Lyme Disease in Horses Treatment Options

Lyme Disease in HorsesWhether Lyme disease in horses occurs was once a topic for debate, however it does happen. The deer tick carries the bacteria which causes Lyme disease in dogs, humans, and horses, and is most often found on the east coast—especially in New England.

It is often difficult to diagnose Lyme disease in horses symptoms include lameness not brought on by level of work, shifting from one leg to another, avoidance of activity, and behavioral changes. There are also some flu-like symptoms such as fever. However, only ten percent of cases of Lyme disease in horses show noticeable symptoms at all!

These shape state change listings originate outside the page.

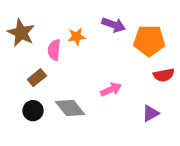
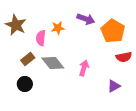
orange pentagon: (149, 41) -> (113, 31), turned 30
pink arrow: (111, 90) -> (84, 68), turned -49
gray diamond: (70, 108) -> (53, 63), moved

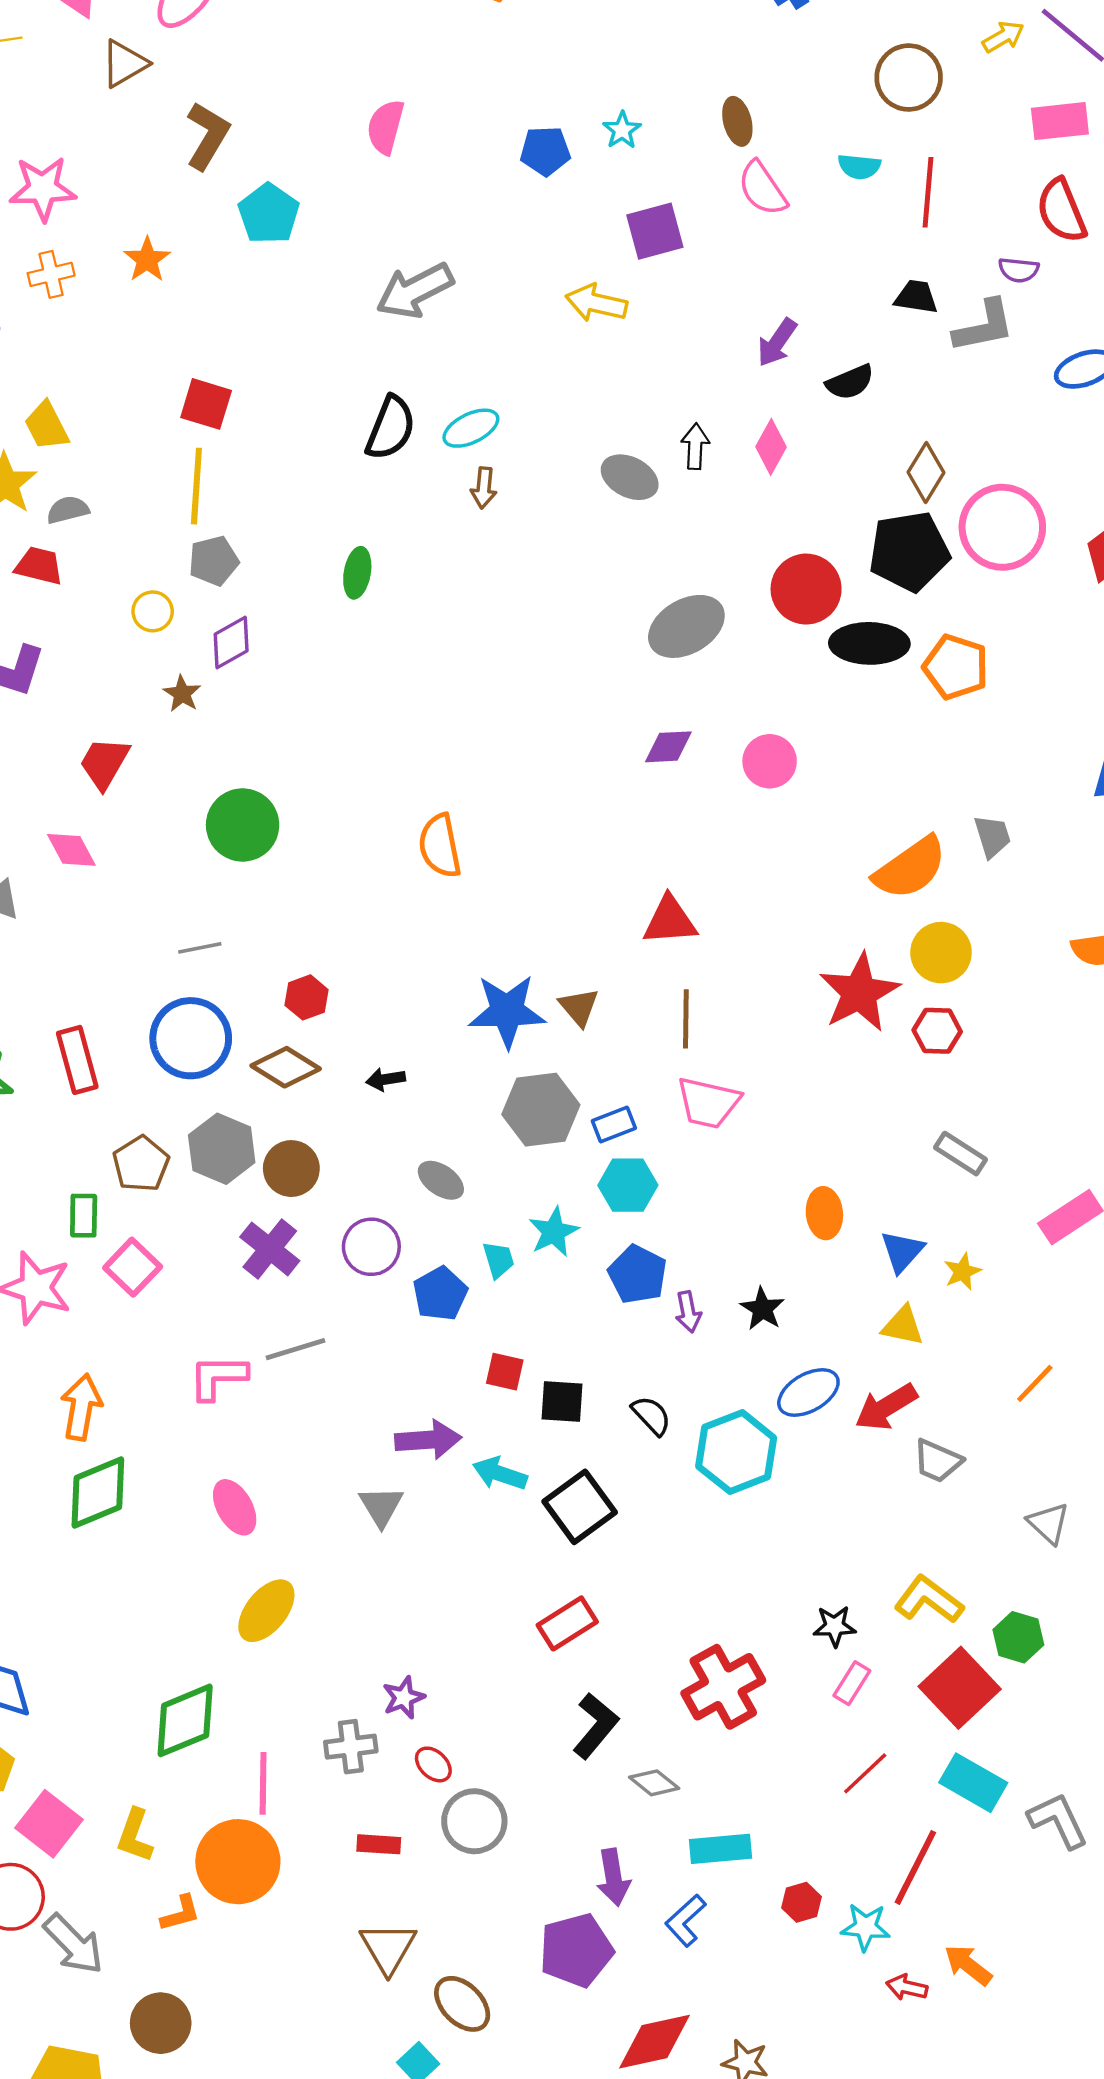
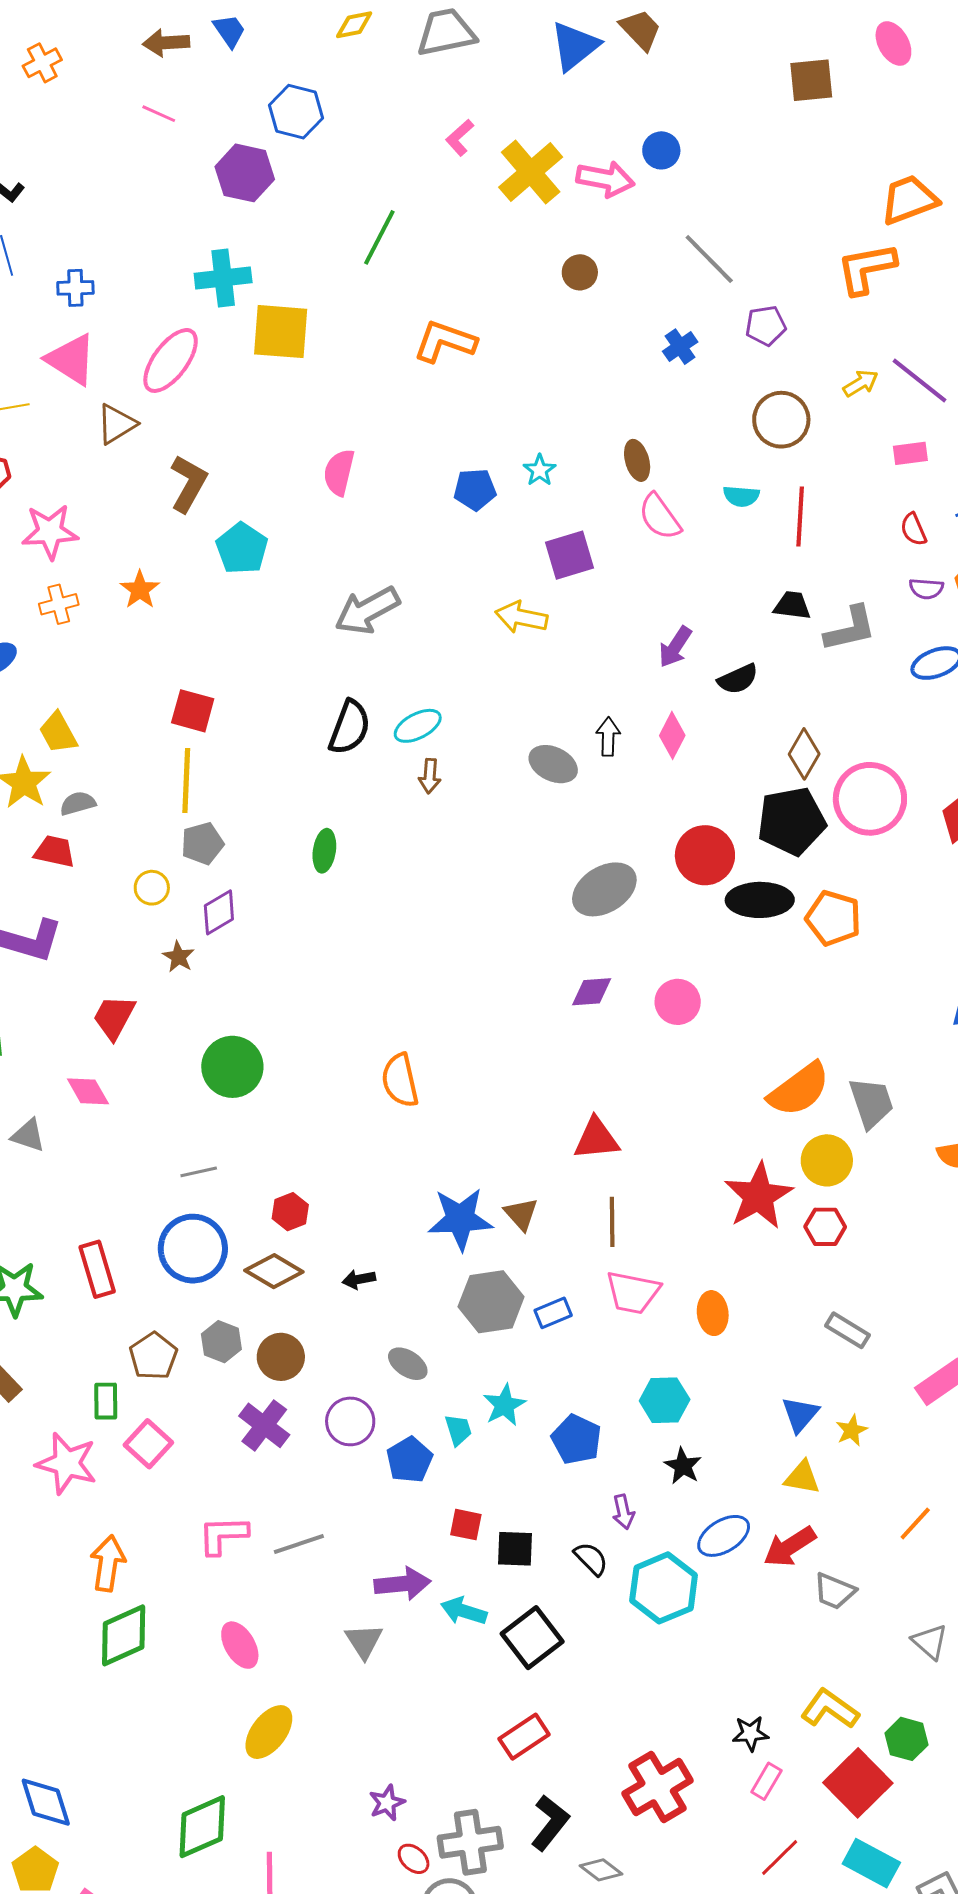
pink rectangle: (1060, 121) -> (910, 453), size x0.7
red semicircle: (1061, 211) -> (914, 529), size x0.6
purple semicircle: (1019, 270) -> (926, 589), moved
gray trapezoid: (992, 836) -> (871, 1103), moved, size x1.4
gray hexagon: (222, 1149) -> (221, 1342), size x0.7
cyan hexagon: (628, 1185) -> (665, 1400), moved
orange ellipse: (824, 1213) -> (713, 1313), moved
purple arrow: (688, 1312) -> (623, 1512), moved
gray line: (295, 1349) -> (299, 1544), moved
gray cross: (351, 1747) -> (470, 1842), moved, size x1.4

Equine veterinary offices can test for Lyme disease in horses, though there are currently few tests that can be done. From there, most horses respond favorably to treatment, given that the correct diagnosis was made. Antibiotics given either in pill form or intravenously will give positive results.

Some homeopathic veterinarians claim that ledum for Lyme disease in horses is quite effective. Of course, when treating Lyme disease in horses or any other possible affliction, you should speak to your veterinarian before treating at home.

So far, the best treatment is prevention. When a horse lives in an area known for deer ticks, it is important to carefully groom it. Ticks found should be removed very cautiously by pulling upwards with tweezers. If any part of the tick is left within the horse’s skin, this can still transfer bacteria. There are also tick repellents available, so discuss this with your veterinarian.